Kirwood also relied on colorful and unusual marketing, such a full page newspaper ad he ran with just one word — “Delicious” — on the entire page, and included nothing else but his logo in small print at the bottom.
The rules for staff were simple — all of the brass railings had to be shined every morning, and anyone who answered the phone had to identify themselves by name. “The real charm came from the people I hired,” he said, adding that bartender Jeff Spooner was among them and still has a very strong following.
As time went on, Kirwood opened other Fitzwilly’s sites in a New Haven firehouse and in Bridgeport and Danbury, Conn. He also purchased the entire building the Northampton eatery was housed in and expanded the establishment, adding two more dining areas, a second bar, and a loft.

Attention to Detail
When Gohr took over, he changed little about Fitzwilly’s, although he continued to scour antique shops for unusual pieces. “Art is important in this town. We are proud to say that Northampton was voted the best small arts town in America a few years back,” he said.
“It’s also like a family here. We have customers we see many, many times each week. We don’t try to pretend to be a fancy, upscale restaurant. But people can be assured that, when they come here, they will get excellent food, quality and service. “
The back bar has been nicknamed ‘Spooner’s Bar,’ due to the beloved barkeep, who has developed a large following on Friday and Saturday nights. “This has really become a local gathering place,” Gohr said, adding that patrons start out as college students, get married, bring their families there, and also use the restaurant for business lunches.
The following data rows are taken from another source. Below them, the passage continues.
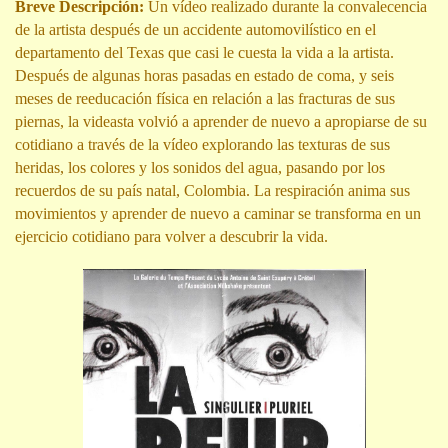
Breve Descripción:
Un vídeo realizado durante la convalecencia
de la artista después de un accidente automovilístico en el
departamento del Texas que casi le cuesta la vida a la artista.
Después de algunas horas pasadas en estado de coma, y seis
meses de reeducación física en relación a las fracturas de sus
piernas, la videasta volvió a aprender de nuevo a apropiarse de su
cotidiano a través de la vídeo explorando las texturas de sus
heridas, los colores y los sonidos del agua, pasando por los
recuerdos de su país natal, Colombia. La respiración anima sus
movimientos y aprender de nuevo a caminar se transforma en un
ejercicio cotidiano para volver a descubrir la vida.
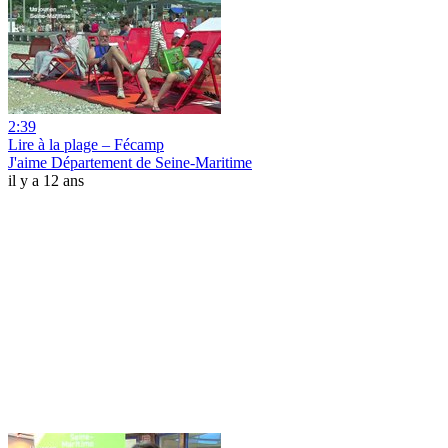
2:39
Lire à la plage – Fécamp
J'aime Département de Seine-Maritime
il y a 12 ans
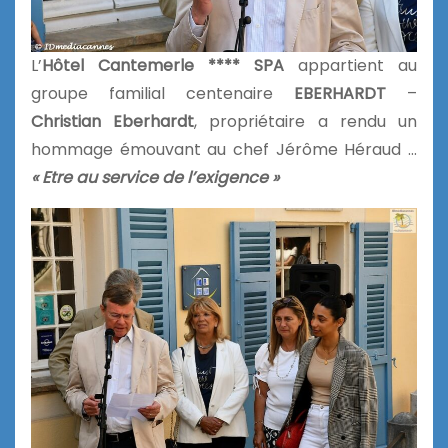
L’
Hôtel Cantemerle **** SPA
appartient au
groupe familial centenaire
EBERHARDT
–
Christian Eberhardt
, propriétaire a rendu un
hommage émouvant au chef Jérôme Héraud …
« Etre au service de l’exigence »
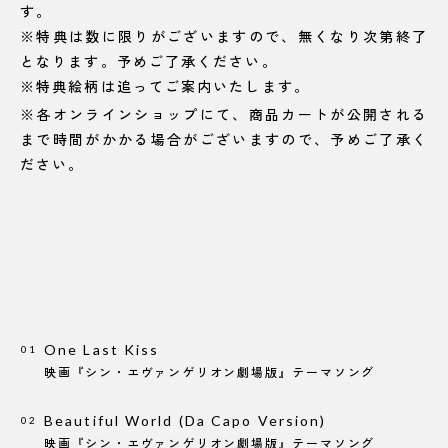
す。
※特典は数に限りがございますので、無くなり次第終了
となります。予めご了承ください。
※特典絵柄は追ってご案内いたします。
※各オンラインショップにて、商品カートが公開される
まで時間がかかる場合がございますので、予めご了承く
ださい。
One Last Kiss
01
映画『シン・エヴァンゲリオン劇場版』テーマソング
Beautiful World
(Da Capo Version)
02
映画『シン・エヴァンゲリオン劇場版』テーマソング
“We are one of the few places in town that serves lunch with table service where people can get waited on,” Gohr said. “But lunch has always been one of our fortes. The majority of our lunch patrons are here on business.”
Gohr has watched Northampton change since he began his career there decades ago. “I remember when Fitzwilly’s was very busy in the late ’70s. At that time, Northampton didn’t have the shops and art scene it has today,” he said. “We relied on the locals and college students and staff, and although they are still a large part of our clientele, folks from out of town have become a big part of our customer base today.”
Although the number of excellent restaurants in Northampton has grown and the scene has changed dramatically, it hasn’t affected Fitzwilly’s.
“We do a lot to make sure we maintain consistent service,” said Gohr. “And I can’t say enough about how the longevity and success of this restaurant has been fueled by the staff.”
People have their favorite nooks, but a focus that has been maintained is the ample space between tables, designed to afford diners a good deal of privacy.
“It’s another reason we are successful,” Gohr said. “We could probably squeeze in at least another 40 seats, but it would take away from the comfort of the dining experience. And we understand and respect the fact that business folks need privacy.”
The most popular spot is the loft, which holds two tables. It’s known as ‘the roost,’ and it’s regarded as the best seat in the house, giving patrons a birds-eye view of the entire restaurant. But no matter where people sit, the experience is the same. “It’s fun here,” Gohr said.

Bottom Line
The atmosphere in the building originally built as a Masonic temple remains informal, and the chairs at Fitzwilly’s still don’t match. But generations of people have found a home there and have formed relationships with its longstanding employees.
“There really is something on the menu for every occasion,” said Gohr. “You can have a beer and share an appetizer or sit at a table and have a great filet mignon or the finest seafood available; we also have burgers and reubens and serve food until midnight. Folks know that, when other restaurants are closed, you can still get a bite at Fitzwilly’s.”
In short, it has never lost its style. “It’s the kind of place that is just a lot of fun,” Kirwood said. “It has stayed consistent since I opened it years ago. And that’s the whole story.”